Pouco mais de quarenta metros quadrados e um papel de parede estranho que lembrava histórias de outras pessoas que lá tinham vivido antes.
Ele tinha trabalhado alguns anos para um jornal que tinha acabado por fechar por falta de lucros. Agora era vendedor numa livraria de um centro comercial.
Tinha quarenta e seis anos e ainda não era velho apesar de já caberem nele muitas memórias.
O pai tinha morrido de um ataque de coração e a mãe tinha-se aguentando ainda dois invernos sem ele mas tinha acabado por se render à saudade sem sequer perder tempo a deixar-se adoecer.
Ele tinha tido muitos amigos quando era mais novo, todos escolhidos por ele e que mais nínguem conseguia ver ou ouvir. Tinham estabelecido relações duradouras durante anos e de vez em quando ainda se lembrava das conversas que costumavam ter. Entretanto foi chamado para ir combater para uma guerra qualquer, que já não se lembrava o nome mas, que implicou anos de disputas por um território que devia ser comum.

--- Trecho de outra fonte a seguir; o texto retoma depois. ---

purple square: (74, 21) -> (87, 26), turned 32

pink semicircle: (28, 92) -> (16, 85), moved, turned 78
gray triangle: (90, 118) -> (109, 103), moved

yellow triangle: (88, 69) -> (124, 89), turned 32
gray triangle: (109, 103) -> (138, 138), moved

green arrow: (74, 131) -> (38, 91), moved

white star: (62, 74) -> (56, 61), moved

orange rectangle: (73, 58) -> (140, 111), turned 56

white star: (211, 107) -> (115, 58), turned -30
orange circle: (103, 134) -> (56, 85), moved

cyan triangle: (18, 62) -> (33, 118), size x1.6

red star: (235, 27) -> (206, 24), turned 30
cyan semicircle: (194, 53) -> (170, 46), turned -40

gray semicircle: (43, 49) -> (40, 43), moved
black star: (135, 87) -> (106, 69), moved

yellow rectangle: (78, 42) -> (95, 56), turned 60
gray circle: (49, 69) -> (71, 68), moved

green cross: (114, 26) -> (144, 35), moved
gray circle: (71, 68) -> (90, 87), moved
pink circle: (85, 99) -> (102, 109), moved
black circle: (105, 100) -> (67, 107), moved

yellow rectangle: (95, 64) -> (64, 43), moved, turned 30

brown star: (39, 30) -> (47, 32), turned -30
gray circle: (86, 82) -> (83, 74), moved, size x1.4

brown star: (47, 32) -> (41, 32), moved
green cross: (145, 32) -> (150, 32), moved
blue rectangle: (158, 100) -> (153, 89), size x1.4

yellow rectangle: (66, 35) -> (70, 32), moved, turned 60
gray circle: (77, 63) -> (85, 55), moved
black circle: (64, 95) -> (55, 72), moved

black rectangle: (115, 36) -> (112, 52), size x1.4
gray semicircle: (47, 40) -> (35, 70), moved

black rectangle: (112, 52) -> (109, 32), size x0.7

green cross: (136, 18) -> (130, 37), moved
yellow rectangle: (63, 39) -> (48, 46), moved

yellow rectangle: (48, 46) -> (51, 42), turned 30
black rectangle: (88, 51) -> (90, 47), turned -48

Durante o tempo que esteve nessa guerra perdeu o contacto com os amigos com quem costumava partilhar os segredos e os medos, as alegrias e os resultados das jornadas. Durante esses anos passou a escrever-lhes em toalhas de restaurante ou a lembrar-se vagamente quando saía fumar cigarros no alpendre em noites de lua vazia.
Esteve na guerra o tempo que foi preciso até que as tropas, entretanto inimigas, decidiram retirar-se.
Voltou da guerra com as mazelas que se trazem quando se regressa de qualquer guerra. Com os mesmos pesadelos e com uma data de amigos que toda a gente, além dele, podia ver e ouvir, mas que não eram os dele.
Tinha decido escrever um livro qualquer. Sobre uma coisa qualquer. Uma história qualquer que não a sua, mas com os mesmos personagens.
Ocupava assim os fins de tarde quando voltava da livraria. Depois fazia qualquer coisa para jantar e jantava sozinho em frente à televisão a ouvir notícias de outras guerras de outras gentes. De vez em quando tinha alguem com quem jantar. Uma mulher, às vezes mais nova outras vezes mais velha, mas nenhuma sabia sonhar e todas queriam alistar-se para partirem para uma guerra qualquer. De vez em quando ia passear pelo centro centro comercial onde trabalhava.
Entrava numa ou noutra loja e olhava com atenção para as coisas, fazendo um esforço para imaginar a satisfação que poderia sentir se resolvesse comprá-las. Às vezes comprava qualquer coisa para ter a certeza que era capaz de sentir vontade de o fazer. Mesmo que não tivesse vontade. E de vez em quando levava as mulheres com quem jantava para a cama e tentava explicar-lhes de que lado pode estar o inimigo. Mas elas gostavam de guerras e ele queria era saber onde é que estavam guardados os bocados das toalhas de papel onde escrevia vezes sem conta, em letras de imprensa atrapalhada o nome dela.
Mas ela, que tinha sabido ganhar um dia a confiança de todos os amigos, que mais ninguem ouvia, já não estava ali. Nunca mais a ia ver, nem sequer no papel das paredes que guardavam apenas sombras das histórias de outras pessoas que lá tinham vivido. Ela tinha existido antes das guerras, no tempo dos campos de trigo e das correrias desenfreadas mas tinha partido antes dele para uma guerra qualquer onde acabou por morrer.